When our differences with others are resolved in day-to-day interactions, those events receive little notice. Colleagues heading to lunch may have different ideas, but little difficulty settling on a restaurant that satisfies each. However, differences over more crucial matters escalate to actual conflict.
A husband, fearing for the financial condition of the family, berates his wife for a purchase he thinks is beyond the budget. A wife, worried about a growing lack of connection with her husband, abruptly leaves the room and refuses to re-engage in a conversation over whether he should go on a weekend golf-outing with his friends. When in conflict, many find it easier to use hurtful words or wounding silence than to productively join with the other party in a peaceful search for a strategy that will meet everyone’s needs.
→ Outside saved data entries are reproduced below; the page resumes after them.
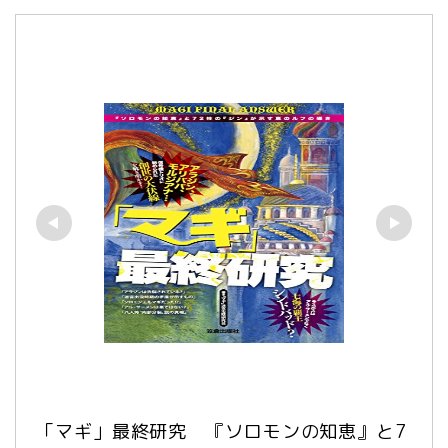
「マギ」最終研究　『ソロモンの知恵』と7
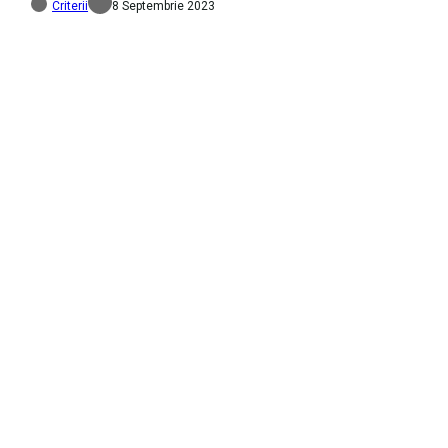
Criterii
8 Septembrie 2023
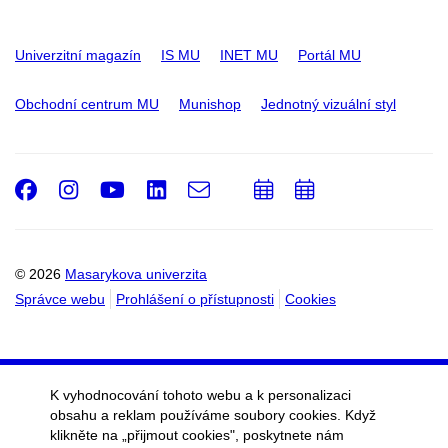
Univerzitní magazín
IS MU
INET MU
Portál MU
Obchodní centrum MU
Munishop
Jednotný vizuální styl
Facebook
Instagram
Youtube
LinkedIn
e-
Přidat
Přidat
Email
mail
do
do
kalendáře
kalendáře
© 2026
Masarykova univerzita
Správce webu
Prohlášení o přístupnosti
Cookies
K vyhodnocování tohoto webu a k personalizaci
obsahu a reklam používáme soubory cookies. Když
klikněte na „přijmout cookies", poskytnete nám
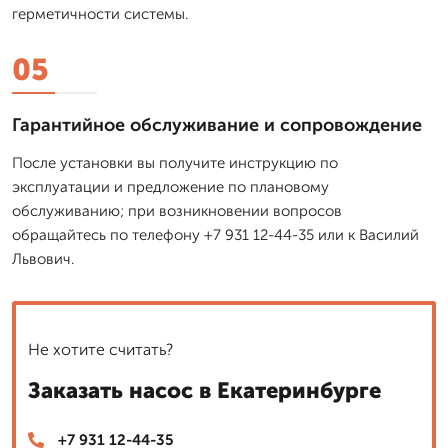
герметичности системы.
05
Гарантийное обслуживание и сопровождение
После установки вы получите инструкцию по
эксплуатации и предложение по плановому
обслуживанию; при возникновении вопросов
обращайтесь по телефону +7 931 12-44-35 или к Василий
Львович.
Не хотите считать?
Заказать насос в Екатеринбурге
+7 931 12-44-35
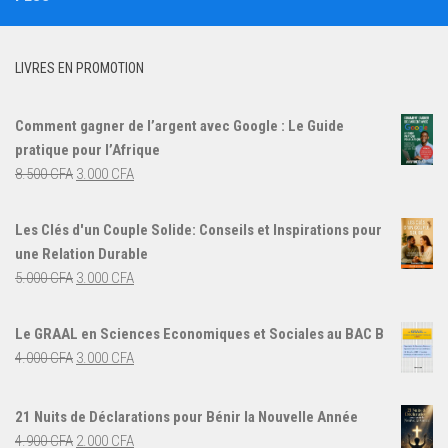
LIVRES EN PROMOTION
Comment gagner de l’argent avec Google : Le Guide
pratique pour l’Afrique
Le
Le
8.500
CFA
3.000
CFA
prix
prix
initial
actuel
Les Clés d'un Couple Solide: Conseils et Inspirations pour
était :
est :
une Relation Durable
8.500 CFA.
3.000 CFA.
Le
Le
5.000
CFA
3.000
CFA
prix
prix
initial
actuel
Le GRAAL en Sciences Economiques et Sociales au BAC B
était :
est :
Le
Le
4.000
CFA
3.000
CFA
5.000 CFA.
3.000 CFA.
prix
prix
initial
actuel
21 Nuits de Déclarations pour Bénir la Nouvelle Année
était :
est :
Le
Le
4.900
CFA
2.000
CFA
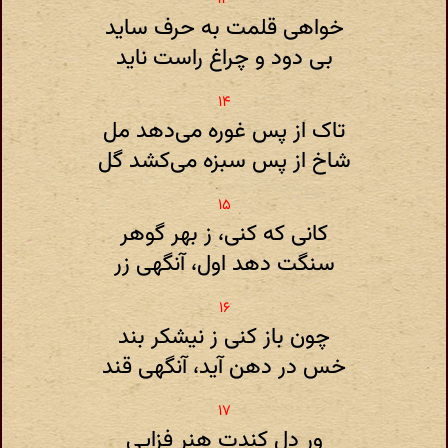
خواهی قلمت به حرف ساید
بی دود و چراغ راست ناید
تاک از پس غوره‌ می‌دهد مل
شاخ از پس سبزه می‌کشد گل
کانی که کنی، ز بهر گوهر
سنگت دهد اول، آنگهی زر
چون باز کنی ز نیشکر بند
خس در دهن آید، آنگهی قند
ور دل کندت هنر فزایی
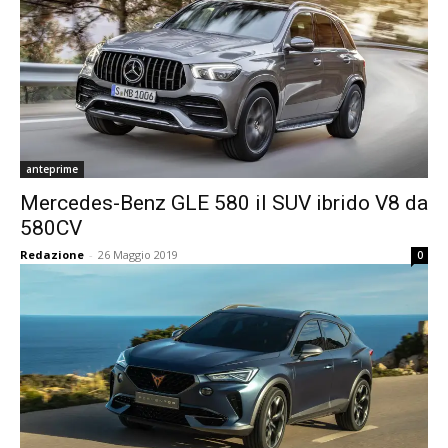
anteprime
Mercedes-Benz GLE 580 il SUV ibrido V8 da
580CV
Redazione
-
26 Maggio 2019
0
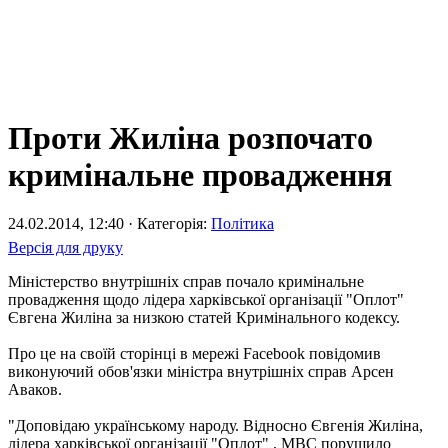
Проти Жиліна розпочато
кримінальне провадження
24.02.2014, 12:40 · Категорія:
Політика
Версія для друку
Міністерство внутрішніх справ почало кримінальне
провадження щодо лідера харківської організації "Оплот"
Євгена Жиліна за низкою статей Кримінального кодексу.
Про це на своїй сторінці в мережі Facebook повідомив
виконуючий обов'язки міністра внутрішніх справ Арсен
Аваков.
"Доповідаю українському народу. Відносно Євгенія Жиліна,
лідера харківської організації "Оплот" , МВС порушило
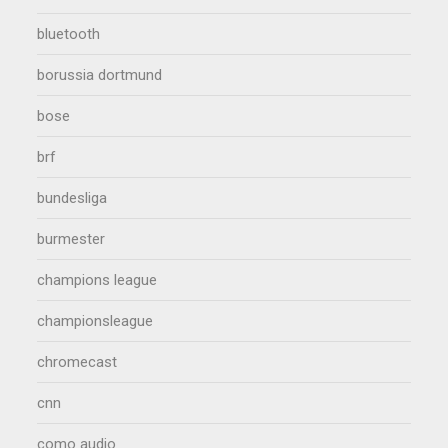
bluetooth
borussia dortmund
bose
brf
bundesliga
burmester
champions league
championsleague
chromecast
cnn
como audio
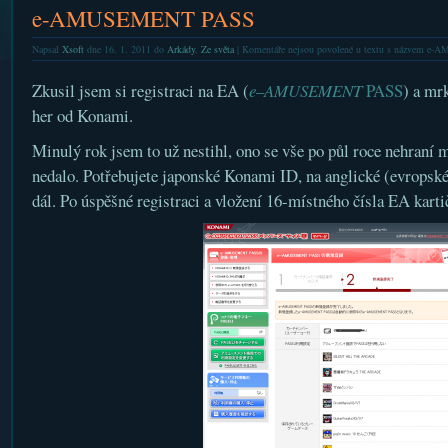
e-AMUSEMENT PASS
Napsal
Xsoft
dne 16. 1. 2011 do
Arkády
,
Ze světa
|
Komentáře nejsou povolené
u textu s názvem e
Zkusil jsem si registraci na EA (
e
–
AMUSEMENT
PASS
) a mr
her od Konami.
Minulý rok jsem to už nestihl, ono se vše po půl roce nehraní m
nedalo. Potřebujete japonské Konami ID, na anglické (evropské
dál. Po úspěšné registraci a vložení 16-místného čísla EA karti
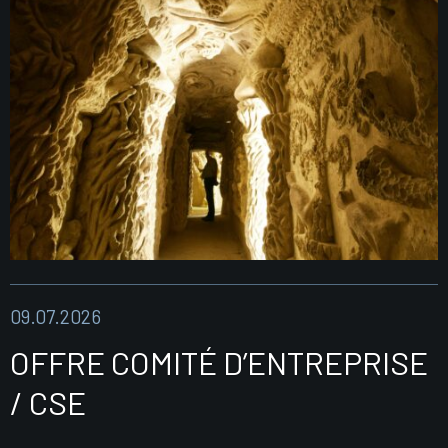
09.07.2026
OFFRE COMITÉ D’ENTREPRISE
/ CSE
How do you navigate through conflict in a peaceful way that leads to positive resolutions? Marshall Rosenberg, in his book Nonviolent Communication, has developed a model for communicating needs and interests effectively without using hurtful words or silence. When we are able to express our needs and what we are experiencing, without judgment or criticism, so that we are heard and understood by the other person, we are on the way to peaceful conflict resolution. When we are able to respectfully hear and understand the needs of the other person, whether we agree or not, we move further along the road to resolving the conflict. Rosenberg defines needs as the intangible, universal human requirements that we all share. Safety, connection, sustenance, and autonomy are just a few.
Once our needs are identified, it then becomes possible to engage in problem-solving—determining how to address those needs in ways that are mutually beneficial. A book that came out of the Harvard Negotiation Project, called Getting to Yes: Negotiating Agreement without Giving In, describes this negotiating method in detail. In problem-solving negotiation, the effort is to jointly develop a strategy to which everyone can freely agree because it meets everyone’s needs.
There is another component to peaceful conflict resolution that can be vitally important. Erica Fox, founder of the Global Negotiation Insight Initiative, speaks of “a deeper way of operating” at the intersection between negotiation theory and the great wisdom and faith traditions. Those who are most effective at resolving conflicts have, in addition to technical skill in communication and negotiation, the ability to operate from a deep inner peace. This is developed through meditation or other practices, and creates the ability to relax and to connect to an inner calm. A non-judgmental, present-centered awareness can be brought into the conflict, and it then becomes possible to more fully operate from a “higher self,” even in the midst of discord. Further, this present-centered awareness can break the “loop” of reaction and counter-reaction and open the way to creative solutions to meeting everyone’s needs. The presence of one with these qualities can create a certain peacefulness that is contagious.
One of the great professional rewards for collaborative attorneys who practice peaceful conflict resolution is seeing individuals whose marriages are ending, for whatever reason, move through disequilibrium and find their center again. Operating from this center provides for more creative and satisfactory marital settlement agreements, and paves the way for greater happiness and success in their new and separate journeys.